What you are asked to do: Retype exactly the lines that run from the start of the data to the line holding "Parkgebühren und Wäscheservice", including both, and only those.

Available records:
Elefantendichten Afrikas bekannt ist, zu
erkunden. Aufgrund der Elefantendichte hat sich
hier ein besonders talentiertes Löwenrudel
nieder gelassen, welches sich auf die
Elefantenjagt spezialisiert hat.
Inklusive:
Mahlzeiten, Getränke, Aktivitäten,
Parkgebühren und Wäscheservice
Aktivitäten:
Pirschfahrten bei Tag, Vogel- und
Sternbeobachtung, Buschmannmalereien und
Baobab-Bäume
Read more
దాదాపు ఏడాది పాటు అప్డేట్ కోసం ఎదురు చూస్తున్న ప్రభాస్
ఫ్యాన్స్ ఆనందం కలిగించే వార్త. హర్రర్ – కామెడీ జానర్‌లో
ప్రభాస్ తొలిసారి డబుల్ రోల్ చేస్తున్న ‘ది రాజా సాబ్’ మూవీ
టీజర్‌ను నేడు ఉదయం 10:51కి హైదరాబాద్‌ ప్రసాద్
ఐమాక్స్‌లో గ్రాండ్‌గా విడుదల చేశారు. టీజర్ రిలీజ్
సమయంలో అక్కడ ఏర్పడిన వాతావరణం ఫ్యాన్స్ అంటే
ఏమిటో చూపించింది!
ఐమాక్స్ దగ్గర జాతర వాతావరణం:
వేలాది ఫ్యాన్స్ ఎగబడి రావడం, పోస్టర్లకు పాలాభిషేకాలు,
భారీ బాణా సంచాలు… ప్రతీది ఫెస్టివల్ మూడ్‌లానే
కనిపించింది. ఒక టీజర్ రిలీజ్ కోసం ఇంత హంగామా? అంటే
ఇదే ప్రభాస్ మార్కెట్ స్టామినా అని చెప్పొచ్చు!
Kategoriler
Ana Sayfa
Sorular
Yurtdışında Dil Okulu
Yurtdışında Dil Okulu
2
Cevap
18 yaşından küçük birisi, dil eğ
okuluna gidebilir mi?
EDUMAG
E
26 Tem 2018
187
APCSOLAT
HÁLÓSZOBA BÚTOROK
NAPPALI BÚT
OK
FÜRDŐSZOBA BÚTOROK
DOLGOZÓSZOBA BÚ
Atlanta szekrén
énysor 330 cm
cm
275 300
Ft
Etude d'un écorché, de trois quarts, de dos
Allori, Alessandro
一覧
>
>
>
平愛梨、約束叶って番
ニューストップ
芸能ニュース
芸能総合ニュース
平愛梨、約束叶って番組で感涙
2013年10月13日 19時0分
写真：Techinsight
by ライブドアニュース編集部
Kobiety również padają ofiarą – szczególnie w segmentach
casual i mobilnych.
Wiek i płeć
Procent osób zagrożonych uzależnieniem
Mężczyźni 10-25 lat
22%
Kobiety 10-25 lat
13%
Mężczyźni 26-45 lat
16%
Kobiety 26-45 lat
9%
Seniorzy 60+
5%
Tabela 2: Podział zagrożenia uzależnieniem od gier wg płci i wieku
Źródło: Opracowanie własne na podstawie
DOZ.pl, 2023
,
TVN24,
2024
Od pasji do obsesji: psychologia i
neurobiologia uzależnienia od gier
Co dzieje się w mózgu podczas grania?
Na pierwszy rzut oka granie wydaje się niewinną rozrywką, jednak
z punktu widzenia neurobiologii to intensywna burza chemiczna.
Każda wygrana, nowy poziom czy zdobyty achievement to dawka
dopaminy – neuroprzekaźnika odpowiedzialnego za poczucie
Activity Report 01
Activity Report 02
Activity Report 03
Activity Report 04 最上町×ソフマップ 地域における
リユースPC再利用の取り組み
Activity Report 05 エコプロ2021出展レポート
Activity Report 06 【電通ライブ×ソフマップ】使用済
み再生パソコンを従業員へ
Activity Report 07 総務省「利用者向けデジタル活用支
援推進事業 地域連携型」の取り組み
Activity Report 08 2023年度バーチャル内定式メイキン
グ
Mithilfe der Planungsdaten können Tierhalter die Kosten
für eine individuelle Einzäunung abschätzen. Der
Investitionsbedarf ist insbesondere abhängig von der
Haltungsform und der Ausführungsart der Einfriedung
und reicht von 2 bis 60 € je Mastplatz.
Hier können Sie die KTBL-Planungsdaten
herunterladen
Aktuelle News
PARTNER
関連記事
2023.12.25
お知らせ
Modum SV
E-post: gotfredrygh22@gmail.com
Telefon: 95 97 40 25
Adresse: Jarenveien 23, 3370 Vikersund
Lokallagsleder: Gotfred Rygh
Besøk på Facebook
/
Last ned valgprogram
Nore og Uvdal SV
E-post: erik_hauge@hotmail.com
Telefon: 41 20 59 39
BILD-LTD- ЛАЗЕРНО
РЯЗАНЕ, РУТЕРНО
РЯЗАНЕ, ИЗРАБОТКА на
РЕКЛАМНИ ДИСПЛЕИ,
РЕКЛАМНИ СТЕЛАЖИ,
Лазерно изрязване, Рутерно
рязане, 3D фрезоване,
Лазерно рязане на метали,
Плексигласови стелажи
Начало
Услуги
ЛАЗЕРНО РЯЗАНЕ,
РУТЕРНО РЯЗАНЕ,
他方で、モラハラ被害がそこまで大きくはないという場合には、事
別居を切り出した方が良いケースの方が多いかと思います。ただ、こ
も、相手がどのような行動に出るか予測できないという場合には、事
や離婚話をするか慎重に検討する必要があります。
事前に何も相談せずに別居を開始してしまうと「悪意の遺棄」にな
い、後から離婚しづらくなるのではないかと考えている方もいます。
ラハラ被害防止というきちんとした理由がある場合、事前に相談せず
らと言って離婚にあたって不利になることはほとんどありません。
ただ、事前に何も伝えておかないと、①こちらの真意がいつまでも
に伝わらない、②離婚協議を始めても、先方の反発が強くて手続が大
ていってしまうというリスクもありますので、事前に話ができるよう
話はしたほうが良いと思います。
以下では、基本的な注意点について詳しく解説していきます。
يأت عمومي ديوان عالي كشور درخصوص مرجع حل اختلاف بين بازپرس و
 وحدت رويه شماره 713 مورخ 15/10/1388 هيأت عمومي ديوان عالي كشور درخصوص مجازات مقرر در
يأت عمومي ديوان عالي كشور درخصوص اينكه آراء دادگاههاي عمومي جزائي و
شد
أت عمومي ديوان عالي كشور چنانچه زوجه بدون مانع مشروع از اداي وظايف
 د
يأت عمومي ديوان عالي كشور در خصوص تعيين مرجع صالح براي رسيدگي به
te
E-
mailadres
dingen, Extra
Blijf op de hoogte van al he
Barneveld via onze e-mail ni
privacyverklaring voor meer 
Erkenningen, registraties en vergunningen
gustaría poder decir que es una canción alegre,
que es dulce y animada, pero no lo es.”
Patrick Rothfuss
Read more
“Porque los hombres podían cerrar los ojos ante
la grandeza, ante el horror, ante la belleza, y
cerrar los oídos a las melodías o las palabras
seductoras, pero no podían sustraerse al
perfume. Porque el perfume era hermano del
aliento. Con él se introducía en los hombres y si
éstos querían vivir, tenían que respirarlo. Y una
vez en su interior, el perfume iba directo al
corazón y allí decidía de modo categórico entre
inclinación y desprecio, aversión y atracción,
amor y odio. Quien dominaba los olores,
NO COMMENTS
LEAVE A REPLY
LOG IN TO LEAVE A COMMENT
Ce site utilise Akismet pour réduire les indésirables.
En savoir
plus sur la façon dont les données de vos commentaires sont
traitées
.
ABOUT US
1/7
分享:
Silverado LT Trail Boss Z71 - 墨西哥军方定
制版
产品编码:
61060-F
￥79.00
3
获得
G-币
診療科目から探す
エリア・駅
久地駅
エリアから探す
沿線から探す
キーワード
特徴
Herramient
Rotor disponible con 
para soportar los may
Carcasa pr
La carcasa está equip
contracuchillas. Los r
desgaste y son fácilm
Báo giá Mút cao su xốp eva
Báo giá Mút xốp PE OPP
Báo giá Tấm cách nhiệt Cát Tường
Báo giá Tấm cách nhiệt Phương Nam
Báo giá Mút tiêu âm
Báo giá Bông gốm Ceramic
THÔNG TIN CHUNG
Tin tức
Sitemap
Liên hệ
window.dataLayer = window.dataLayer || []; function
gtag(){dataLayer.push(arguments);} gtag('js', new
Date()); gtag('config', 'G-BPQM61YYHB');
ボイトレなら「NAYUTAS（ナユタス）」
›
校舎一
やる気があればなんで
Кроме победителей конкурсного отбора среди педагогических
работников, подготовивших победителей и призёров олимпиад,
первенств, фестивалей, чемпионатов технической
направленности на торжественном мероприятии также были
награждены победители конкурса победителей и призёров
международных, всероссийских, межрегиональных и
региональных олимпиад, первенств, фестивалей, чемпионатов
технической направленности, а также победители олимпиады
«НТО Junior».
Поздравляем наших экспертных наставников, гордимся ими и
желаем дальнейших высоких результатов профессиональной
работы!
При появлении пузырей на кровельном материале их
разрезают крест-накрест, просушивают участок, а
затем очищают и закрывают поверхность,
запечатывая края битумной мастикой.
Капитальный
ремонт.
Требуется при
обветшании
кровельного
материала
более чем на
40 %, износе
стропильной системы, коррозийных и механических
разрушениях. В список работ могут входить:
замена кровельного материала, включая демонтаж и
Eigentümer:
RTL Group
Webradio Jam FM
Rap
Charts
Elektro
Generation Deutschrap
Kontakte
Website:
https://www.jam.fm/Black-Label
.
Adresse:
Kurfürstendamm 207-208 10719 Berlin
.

Task answer:
Elefantendichten Afrikas bekannt ist, zu
erkunden. Aufgrund der Elefantendichte hat sich
hier ein besonders talentiertes Löwenrudel
nieder gelassen, welches sich auf die
Elefantenjagt spezialisiert hat.
Inklusive:
Mahlzeiten, Getränke, Aktivitäten,
Parkgebühren und Wäscheservice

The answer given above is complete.